Increases in the amounts and types of hazardous waste materials have spurred real concerns about the destruction of the environment and potential risks to life. Factories, foundries and other industrial complexes typically produce large quantities of solid waste containing heavy metals such as lead, cadmium and zinc as well as other garbage and debris. As a result, new and improved ways of handling, transporting and safely disposing of such materials are needed to help reduce the ecological and health risks associated with hazardous wastes.
While, inland and offshore landfills can be used to bury and dispose of most solid waste, a landfill that was once considered safe and distant can, over time, pose serious health and ecological risks. First, leachable heavy metals such as lead, cadmium, copper and zinc are often mixed in with other waste material. Over time, these substances contaminate and pollute the surrounding environment.
Second, the expense of handling and transporting waste materials can be high since hazardous waste usually must be transported long distances to approved disposal facilities or disposed of in costly incinerators.
Additionally, landfill materials and the existing soil conditions of a particular landfill area vary greatly depending on the geographic site and local industries that utilize a particular site. This results in wide variations in the type of waste materials and the treatment methodology employed. In particular large percentages of rock, granite and hard clay soils interfere with the ability to achieve a stable, uniformly nonleachable material that is easily disposed after treatment. The present invention, however, alleviates these concerns.

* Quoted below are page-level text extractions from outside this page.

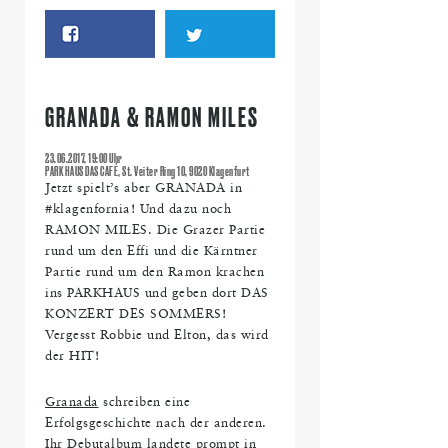
GRANADA & RAMON MILES
23.06.2017, 19:00 Uhr
PARK HAUS DAS CAFÉ, St. Veiter Ring 10, 9020 Klagenfurt
Jetzt spielt’s aber GRANADA in
#klagenfornia! Und dazu noch
RAMON MILES. Die Grazer Partie
rund um den Effi und die Kärntner
Partie rund um den Ramon krachen
ins PARKHAUS und geben dort DAS
KONZERT DES SOMMERS!
Vergesst Robbie und Elton, das wird
der HIT!
Granada
schreiben eine
Erfolgsgeschichte nach der anderen.
Ihr Debutalbum landete prompt in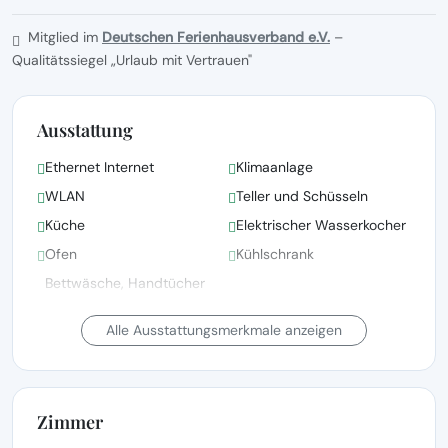
Mitglied im
Deutschen Ferienhausverband e.V.
–
Qualitätssiegel „Urlaub mit Vertrauen"
Ausstattung
Ethernet Internet
Klimaanlage
WLAN
Teller und Schüsseln
Küche
Elektrischer Wasserkocher
Ofen
Kühlschrank
Bettwäsche, Handtücher
und Wäsche gemäß den
Bettwäsche vorhanden
Richtlinien der örtlichen
Alle Ausstattungsmerkmale anzeigen
Behörden gewaschen
Satellitenfernsehen
Fernsehen
Zimmer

Prior methods available for treating hazardous waste include U.S. Letters Pat. No. 5,037,479 which discloses a process for chemically treating solid wastes containing unacceptable levels of leachable metals, such as lead, cadmium and zinc to control leaching under both acidic and non-acidic conditions. The '479 patent teaches a method of mixing a solid waste with at least two additives, such as a pH buffering agent and an acid or salt, to convert the leachable metal into non-leachable form.
Additionally, U.S. Letters Pat. No. 4,124,405 discloses a method of treating wastes in the form of liquids and aqueous sludge and converting such wastes into a solid material.

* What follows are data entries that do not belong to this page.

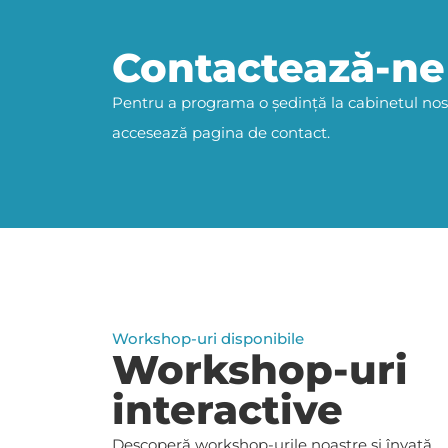
Contactează-ne
Pentru a programa o ședință la cabinetul nos
accesează pagina de contact.
Workshop-uri disponibile
Workshop-uri
interactive
Descoperă workshop-urile noastre și învață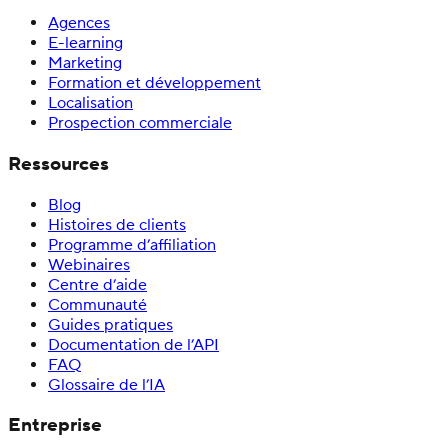
Agences
E-learning
Marketing
Formation et développement
Localisation
Prospection commerciale
Ressources
Blog
Histoires de clients
Programme d’affiliation
Webinaires
Centre d’aide
Communauté
Guides pratiques
Documentation de l’API
FAQ
Glossaire de l’IA
Entreprise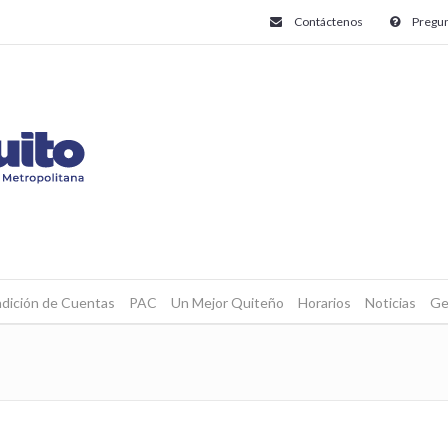
Contáctenos
Pregun
dición de Cuentas
PAC
Un Mejor Quiteño
Horarios
Noticias
Ge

Further, U.S. Letters Pat. No. 3,837,872 discloses a method of mixing an aqueous solution with waste material causing a reaction that produces a chemically and physically solid product fit for disposal.
While these prior methods can be used to treat hazardous waste and convert or transform it to a less hazardous material, the results achieved by using these prior methods varied depending on the size, weight, composition and dimension of the waste product. Thus, prior methods did not take into account larger sized materials which are more resilient to a given chemical treatment and require longer exposure to the additives for effective treatment.
Until the present invention, there was no way of separating and reducing in size the larger sized materials from other wastes prior to the chemical treatment process. Removal and reduction in size of such materials allows the waste to be more evenly and uniformly treated. This results is an end product that is easier and safer to dispose and easier to transport to an approved disposal facility.
Furthermore, while the prior methods used chemical additives to convert hazardous products into a nonhazardous form, these prior methods did not effectively disperse the chemical additive throughout the entire waste surface area. Unlike the present invention, prior methods did not regulate the size of the waste substance prior to treatment in order to insure that the entire substance is immersed with the chemical additive thus providing for a more thorough treatment process.
Accordingly, it is one aspect of the present invention to provide for an apparatus and method of reducing the size of waste materials to allow for a chemical treatment process that evenly and uniformly treats the waste.
Another aspect of the present invention is its ability to regulate the size of the waste prior to chemical treatment. In accordance with this aspect of the present invention, a series of hammer-like devices are used to break-up the waste into smaller sized portions. Due to their smaller size, these portions will more readily and effectively bond to the chemical additive used during the treatment process resulting in a more effective treatment.
Yet another aspect of the present invention is its ability to cycle waste material through the treatment process as many times as necessary to ensure a uniform and consistent disposable end substance. In accordance with this aspect, vibrating screen type filters are used to extract matter which has not been sufficiently processed through the size reduction phase of the present invention. The extracted matter is then recycled via a recycling unit for further treatment or disposal.
Yet another aspect of the present invention is to produce a manageable nonhazardous substance fit for disposal in situ or transportation to suitable disposal facilities. In accordance with this aspect of the invention, concrete or another similar binding additive is combined with the filtered and broken up waste material and then milled into a fine granular substance. The substance may then be safely disposed of in situ or transported to another location.